Les autres canards de la basse-cour jetèrent un coup d’œil au caneton gris et décidèrent qu’ils ne l’aimaient pas. Les poules le picoraient, les canards le pinçaient, et même ses propres frères et sœurs disaient qu’ils souhaitaient qu’il s’en aille en barbotant et ne revienne jamais. Sa mère essayait d’être gentille, mais elle-même soupirait parfois en souhaitant qu’il ressemble davantage aux autres. À la fin de ce premier jour, le caneton comprit qu’on ne voulait pas de lui, et il s’enfuit de la basse-cour aussi vite que ses pattes palmées pouvaient le porter.

Seul

Il erra à travers marais et prairies, et partout où il allait, c’était pareil. Les canards sauvages le trouvaient laid. Une paire d’oies furent abattues par des chasseurs juste à côté de lui, et il resta immobile dans les roseaux toute la nuit, trop effrayé pour bouger.
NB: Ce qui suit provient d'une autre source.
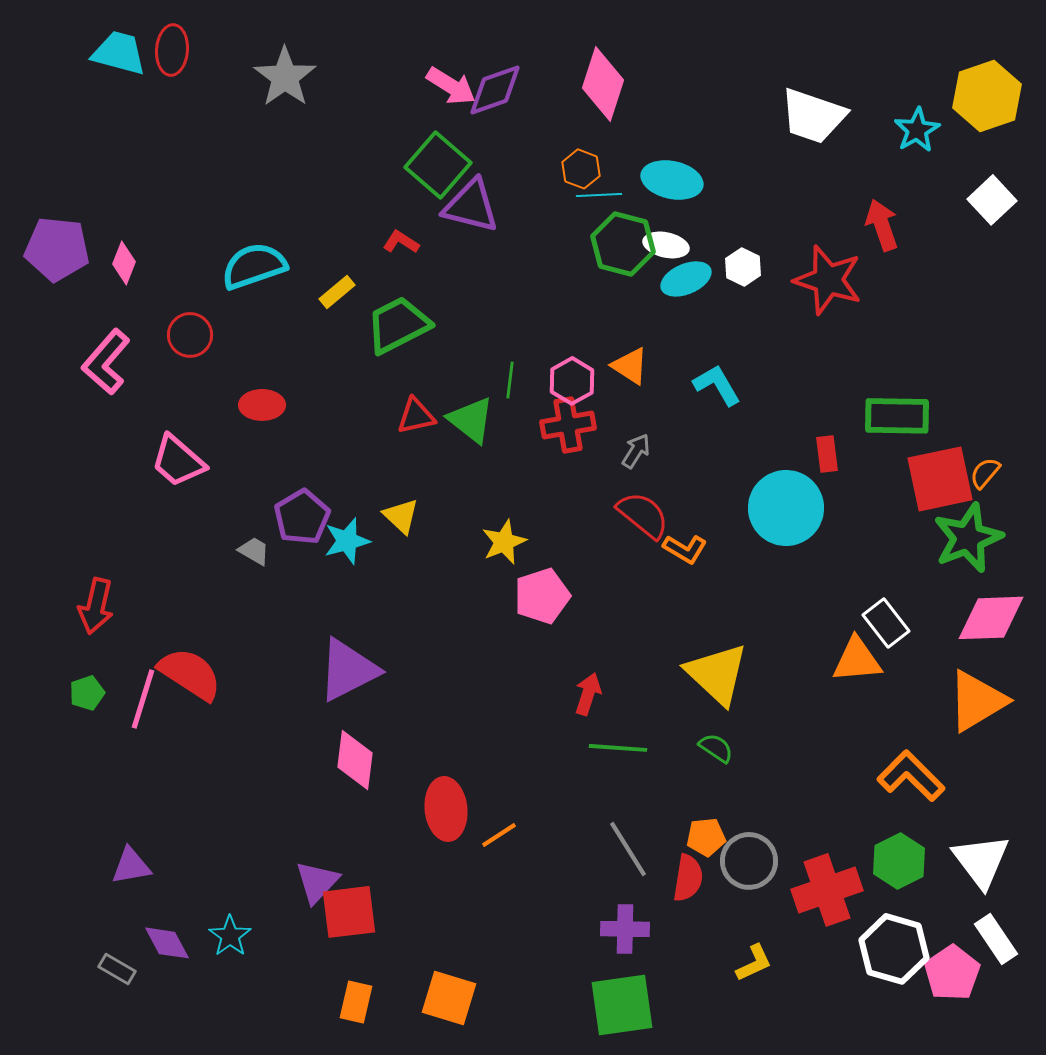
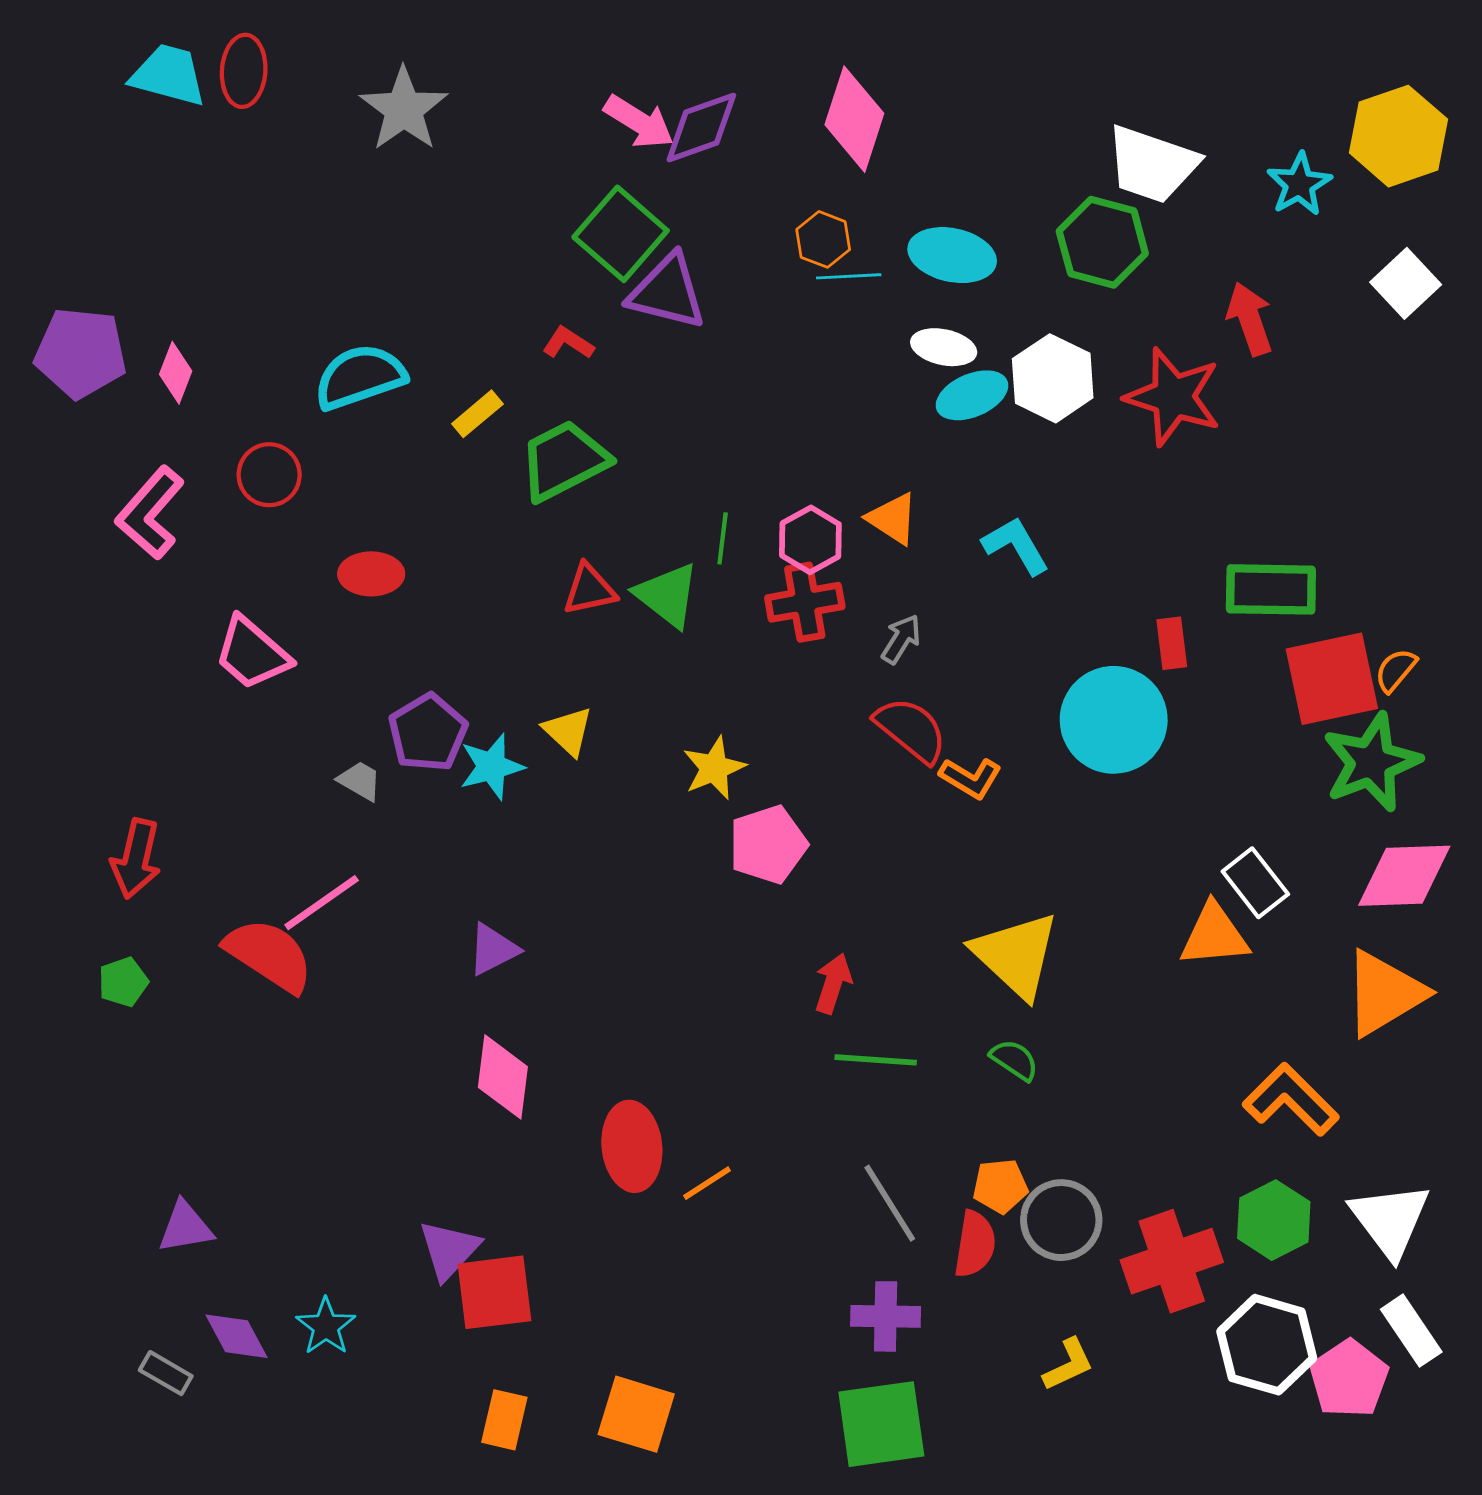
green hexagon: (623, 244) -> (1102, 242), moved
white hexagon: (743, 267) -> (1053, 378), size x1.6
purple triangle: (348, 670) -> (493, 949), size x0.6
pink line: (143, 699) -> (322, 903), moved, turned 38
Une vieille femme le recueillit un temps, espérant qu’il ponde des œufs, mais son chat et sa poule se moquaient de lui parce qu’il ne savait ni ronronner ni glousser, et il se glissa dehors un matin gris et poursuivit sa route seul.
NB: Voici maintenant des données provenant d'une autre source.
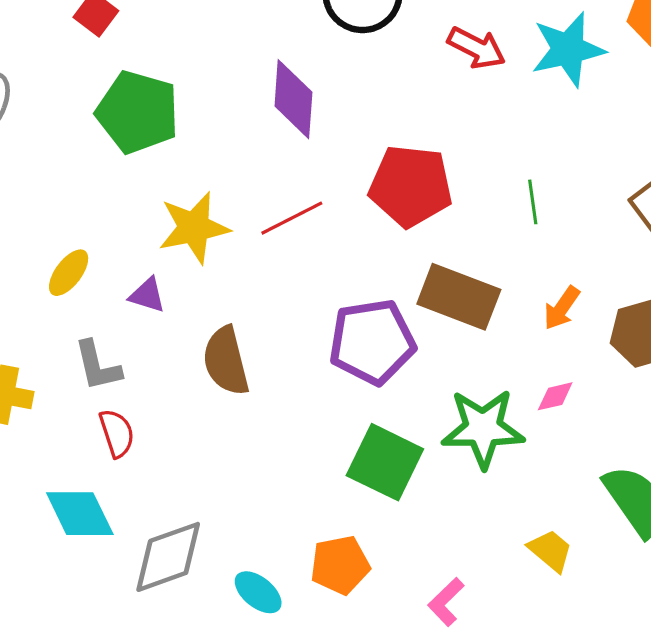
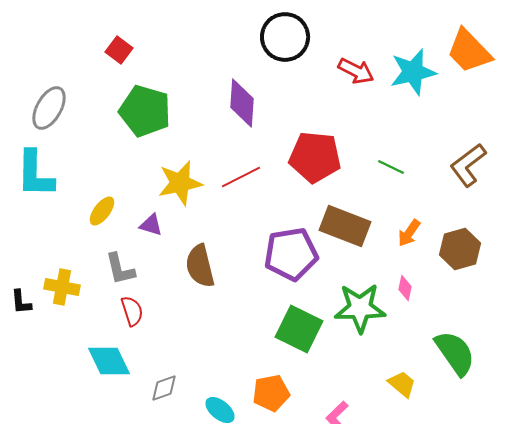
green line: (533, 202) -> (391, 167), turned -56
pink diamond: (555, 396) -> (405, 288), turned -65
gray diamond: (168, 557) -> (164, 388), size x0.6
L’automne vint, puis un hiver rude. La mare où il nageait gelait un peu plus chaque nuit, jusqu’à ce qu’un soir la glace se referme autour de lui et le retienne prisonnier, et un fermier de passage dut briser la glace de sa botte pour rapporter le caneton épuisé à la maison. Les enfants du fermier voulurent jouer avec lui, et dans sa frayeur devant tout ce bruit et cette agitation, il renversa le seau de lait et s’envola dans le baril de farine, et toute la maisonnée le poursuivit en agitant les bras, et il s’échappa par la porte et retourna dans le froid, et survécut au reste de ce long hiver du mieux qu’il put, à moitié gelé, parmi les roseaux.

Le printemps

Quand le printemps arriva enfin et que le soleil recommença à réchauffer le marais, le caneton découvrit que ses ailes, si longtemps inutilisées, pouvaient soudain le soulever correctement dans les airs pour la première fois. Il vola jusqu’à un vaste jardin avec un lac, et sur le lac, glissant sans une éclaboussure, se trouvaient trois des plus beaux oiseaux qu’il ait jamais vus : des cygnes, blancs comme neige, au long cou gracieux.

Quelque chose en lui avait envie d’être près d’eux, même s’il était certain qu’ils le picoreraient et le chasseraient comme tout le monde l’avait toujours fait. Il nagea vers eux quand même, la tête basse, prêt à être chassé, car il pensait qu’il valait mieux être tué par de si belles créatures que de continuer à vivre la vie qu’il avait. Mais au lieu de le chasser, les cygnes nagèrent à sa rencontre.

Le reflet

Le caneton baissa la tête vers l’eau, s’attendant à voir le même reflet gris et maladroit qu’il avait toujours vu, se préparant à ce qui allait suivre. Mais l’oiseau qui le regardait depuis l’eau calme n’était ni gris, ni maladroit, ni laid du tout. C’était un cygne : blanc, gracieux, au long cou, tout comme les autres qui glissaient à ses côtés.

Des enfants coururent jusqu’au bord de l’eau, jetant du pain et criant que le nouveau cygne était le plus beau de tous, plus beau même que ceux qui étaient nés là. Le cygne qui avait autrefois été un vilain petit canard cacha sa tête sous son aile, ayant peine à y croire, et pensa que lorsqu’il était petit et gris, il n’aurait jamais pu rêver d’un tel bonheur, et que cela valait bien chaque jour difficile et solitaire, pour arriver, enfin, exactement là où il avait toujours été destiné à arriver.